Do they bark a lot? What do they sound like?
Once they find their voice (at about 18 months), they have barks that sound like they come from much bigger dogs, making them good watch dogs – not guard dogs (which will actually attack) but watchdogs, which only make a lot of noise.
Do they have any funny habits?
One peculiar thing they do is to roll around in smelly things when they encounter them. This is due to their hunting instinct. While doing this, they are trying to “lose their scent” so that their prey cannot smell them. Chillie tries to do this, but I’m usually pretty quick to detect when she’s about to do it, and I put an end to it rather quickly. (Whenever she gets too interested in something, I know there’s potential trouble!)
Another carry-over from their hunting days is that they love to dig. Although this trait is usually seen outdoors, it also follows them into the house, where they like to tunnel through blankets until they get it “just right.”
Tell me, do they shed, are they clean, and do they smell?
They are medium shedders, relatively clean, and they have little or no doggy odor. They don’t need to be bathed often (less than once a month, unless, of course, they’ve gotten into something, which they’re known to do).
How much exercise do they need?
They require a modest amount of exercise. Two walks of moderate distance (each about 1/2 mile) a day should be pretty good. More if you’re so inclined. They’re a long-lived breed, which can live up to 16 years or more with proper care.
Because they are such social creatures, they don’t do well as outdoor dogs – they need to be with their humans.
Are there any other Dachshund resources on the net?
There are many resources on the net, and they frequently change. I would recommend doing a search on Dachshunds using your favorite search engine. One resource that I’m quite fond of is the Dodger List, which is a great place to learn about disc problems, and to find a ramp for your Dachshund. The Dachshund Club or America is also a useful site to look at for additional information.

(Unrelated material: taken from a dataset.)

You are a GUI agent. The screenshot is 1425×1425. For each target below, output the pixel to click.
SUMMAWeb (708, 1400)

It sounds like a Dachshund is the dog for me. Where can I get one?
If you decide that a Dachshund is the breed for you, you have several options. If you want to buy from a breeder, then please only buy from a reputable breeder (which you might be able to locate by contacting the Dachshund Club of America), where you can talk to the breeder, learn more about the breed, and meet the parents of the puppies.

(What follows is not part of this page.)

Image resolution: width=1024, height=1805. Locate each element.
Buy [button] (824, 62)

A good breeder will ask as many questions of you, as you should of him or her. Being such a popular breed, I’m sure there are breeders who are more interested in making money than breeding well-tempered, healthy dogs.
By asking lots of questions of a potential breeder, you can weed out the bad ones from the good ones. Better yet, consider saving a dog by adopting from a local Dachshund rescue league, or rescuing a Dachshund from a local animal shelter.
There are many terrific regional rescue organizations (too many to list), but a couple of national ones are Coast to Coast Dachshund Rescue and Dachshund Rescue of North America. With proper care, socialization, and training, they can be wonderful companions for many, many years.